== PROBLEM STATEMENT ==
Repeat all of the records verbatim.

Collected data:
════════════════════

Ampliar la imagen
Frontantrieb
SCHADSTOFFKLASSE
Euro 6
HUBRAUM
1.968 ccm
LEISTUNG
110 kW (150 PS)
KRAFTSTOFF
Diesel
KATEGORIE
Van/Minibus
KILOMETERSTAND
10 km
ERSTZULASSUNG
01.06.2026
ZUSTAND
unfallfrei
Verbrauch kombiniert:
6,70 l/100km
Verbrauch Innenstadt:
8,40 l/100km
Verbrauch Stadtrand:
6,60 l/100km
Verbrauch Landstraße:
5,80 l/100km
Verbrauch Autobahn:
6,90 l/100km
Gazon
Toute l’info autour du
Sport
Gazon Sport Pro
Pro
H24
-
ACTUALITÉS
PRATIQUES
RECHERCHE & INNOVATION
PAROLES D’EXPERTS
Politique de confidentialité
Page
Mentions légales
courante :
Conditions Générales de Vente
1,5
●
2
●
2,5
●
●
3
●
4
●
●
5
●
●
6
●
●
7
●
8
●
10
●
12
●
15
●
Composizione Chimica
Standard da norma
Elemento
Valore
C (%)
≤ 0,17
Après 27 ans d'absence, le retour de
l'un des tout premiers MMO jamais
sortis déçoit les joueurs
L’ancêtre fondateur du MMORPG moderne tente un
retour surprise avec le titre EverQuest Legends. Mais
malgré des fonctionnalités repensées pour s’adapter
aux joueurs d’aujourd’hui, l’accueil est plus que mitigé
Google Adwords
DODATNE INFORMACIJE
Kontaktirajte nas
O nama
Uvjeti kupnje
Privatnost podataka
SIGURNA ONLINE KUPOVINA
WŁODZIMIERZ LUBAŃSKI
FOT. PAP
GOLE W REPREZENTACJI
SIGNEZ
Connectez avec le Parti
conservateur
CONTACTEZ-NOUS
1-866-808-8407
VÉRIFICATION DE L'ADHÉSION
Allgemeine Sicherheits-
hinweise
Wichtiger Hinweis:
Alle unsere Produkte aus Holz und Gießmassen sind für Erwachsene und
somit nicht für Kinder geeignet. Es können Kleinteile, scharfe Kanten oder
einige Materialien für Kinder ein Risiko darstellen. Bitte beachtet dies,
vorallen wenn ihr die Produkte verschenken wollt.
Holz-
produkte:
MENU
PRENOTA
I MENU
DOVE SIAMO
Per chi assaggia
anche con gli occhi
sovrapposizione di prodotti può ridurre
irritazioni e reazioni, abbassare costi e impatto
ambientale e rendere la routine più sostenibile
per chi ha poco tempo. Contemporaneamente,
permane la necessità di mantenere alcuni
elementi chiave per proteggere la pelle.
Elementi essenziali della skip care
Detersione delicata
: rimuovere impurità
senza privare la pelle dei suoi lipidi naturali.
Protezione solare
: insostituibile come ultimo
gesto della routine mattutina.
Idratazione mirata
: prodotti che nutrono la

════════════════════

== WRITTEN ANSWER ==
Ampliar la imagen
Frontantrieb
SCHADSTOFFKLASSE
Euro 6
HUBRAUM
1.968 ccm
LEISTUNG
110 kW (150 PS)
KRAFTSTOFF
Diesel
KATEGORIE
Van/Minibus
KILOMETERSTAND
10 km
ERSTZULASSUNG
01.06.2026
ZUSTAND
unfallfrei
Verbrauch kombiniert:
6,70 l/100km
Verbrauch Innenstadt:
8,40 l/100km
Verbrauch Stadtrand:
6,60 l/100km
Verbrauch Landstraße:
5,80 l/100km
Verbrauch Autobahn:
6,90 l/100km
Gazon
Toute l’info autour du
Sport
Gazon Sport Pro
Pro
H24
-
ACTUALITÉS
PRATIQUES
RECHERCHE & INNOVATION
PAROLES D’EXPERTS
Politique de confidentialité
Page
Mentions légales
courante :
Conditions Générales de Vente
1,5
●
2
●
2,5
●
●
3
●
4
●
●
5
●
●
6
●
●
7
●
8
●
10
●
12
●
15
●
Composizione Chimica
Standard da norma
Elemento
Valore
C (%)
≤ 0,17
Après 27 ans d'absence, le retour de
l'un des tout premiers MMO jamais
sortis déçoit les joueurs
L’ancêtre fondateur du MMORPG moderne tente un
retour surprise avec le titre EverQuest Legends. Mais
malgré des fonctionnalités repensées pour s’adapter
aux joueurs d’aujourd’hui, l’accueil est plus que mitigé
Google Adwords
DODATNE INFORMACIJE
Kontaktirajte nas
O nama
Uvjeti kupnje
Privatnost podataka
SIGURNA ONLINE KUPOVINA
WŁODZIMIERZ LUBAŃSKI
FOT. PAP
GOLE W REPREZENTACJI
SIGNEZ
Connectez avec le Parti
conservateur
CONTACTEZ-NOUS
1-866-808-8407
VÉRIFICATION DE L'ADHÉSION
Allgemeine Sicherheits-
hinweise
Wichtiger Hinweis:
Alle unsere Produkte aus Holz und Gießmassen sind für Erwachsene und
somit nicht für Kinder geeignet. Es können Kleinteile, scharfe Kanten oder
einige Materialien für Kinder ein Risiko darstellen. Bitte beachtet dies,
vorallen wenn ihr die Produkte verschenken wollt.
Holz-
produkte:
MENU
PRENOTA
I MENU
DOVE SIAMO
Per chi assaggia
anche con gli occhi
sovrapposizione di prodotti può ridurre
irritazioni e reazioni, abbassare costi e impatto
ambientale e rendere la routine più sostenibile
per chi ha poco tempo. Contemporaneamente,
permane la necessità di mantenere alcuni
elementi chiave per proteggere la pelle.
Elementi essenziali della skip care
Detersione delicata
: rimuovere impurità
senza privare la pelle dei suoi lipidi naturali.
Protezione solare
: insostituibile come ultimo
gesto della routine mattutina.
Idratazione mirata
: prodotti che nutrono la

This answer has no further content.